Tuesday, June 09, 2009
From Replacement Level to League Average
When Guzman signed his 4/16.8 deal in 2005, I called that the worst deal of the year.
His 6 years with the Twins gave us a total of 4.5 WAR (according to Chone) in the equivalent of 5 full seasons, or an average of less than 1 WAR per season. The perfect player to sign to a one or two year deal. In 2005, he was -1.8 WAR (which is hard to be that bad), and in 2006 he didn’t play. As far as I was concerned, this was a vindication for me. He would be out of baseball, and I was glad that Willie Bloomquist was around to make life easy for me to find the worst player in baseball.
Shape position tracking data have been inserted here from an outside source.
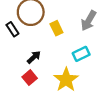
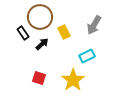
black arrow: (34, 57) -> (42, 44), moved
red square: (30, 78) -> (39, 78), turned -32

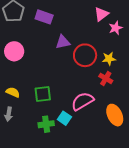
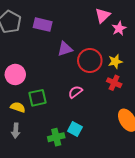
pink circle: (14, 51) -> (15, 74), moved
green square: (43, 94) -> (38, 98), moved
pink semicircle: (82, 101) -> (75, 92), moved, size x0.6

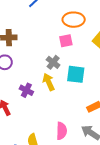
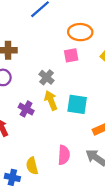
gray cross: (53, 62) -> (47, 77), moved
cyan square: (76, 74) -> (77, 104), moved

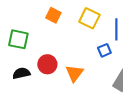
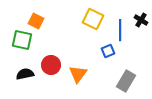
orange square: (53, 15) -> (36, 21), moved

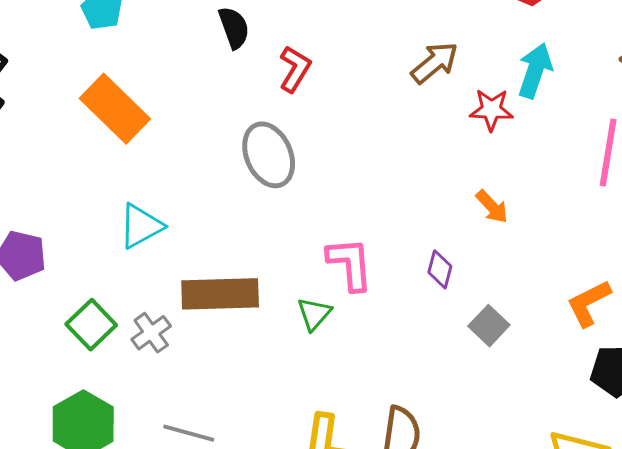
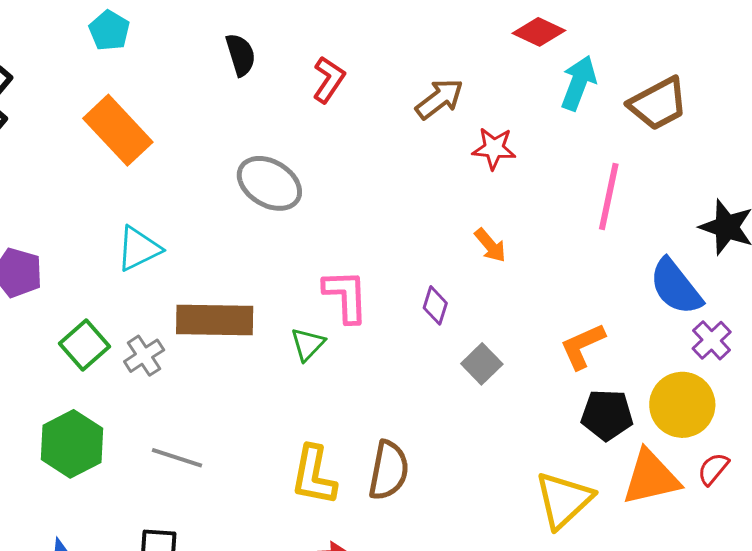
red L-shape: (295, 69) -> (329, 80), moved
cyan arrow: (535, 71) -> (578, 83), moved
gray ellipse: (269, 155) -> (269, 183), turned -38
Then, Guzman comes back from his injury in 2007 to post a +1.7 WAR, and follows that up for a +4.3 WAR! Fangraphs has those two seasons as +1.4 and +2.9 WAR. And this year, he’s still at it.
According to Fangraphs, he’s provided $15.7MM in value from 2005-2008 (including 0 for his injury season), thereby justifying the investment of $16.8MM! He could have been signed for alot less (which is why I thought it was a bad deal), but he end up delivering on the Nats expectations.
Guzman is, today, around a league average ballplayer. And he apparently did this transformation while he was injured.


Guzman baffles me. I don’t understand how he’s gone from being terrible, to a legitimate, useful major league player. Late prime? Something about Minnesota that wasn’t good for his skill set? Is the NL really that bad?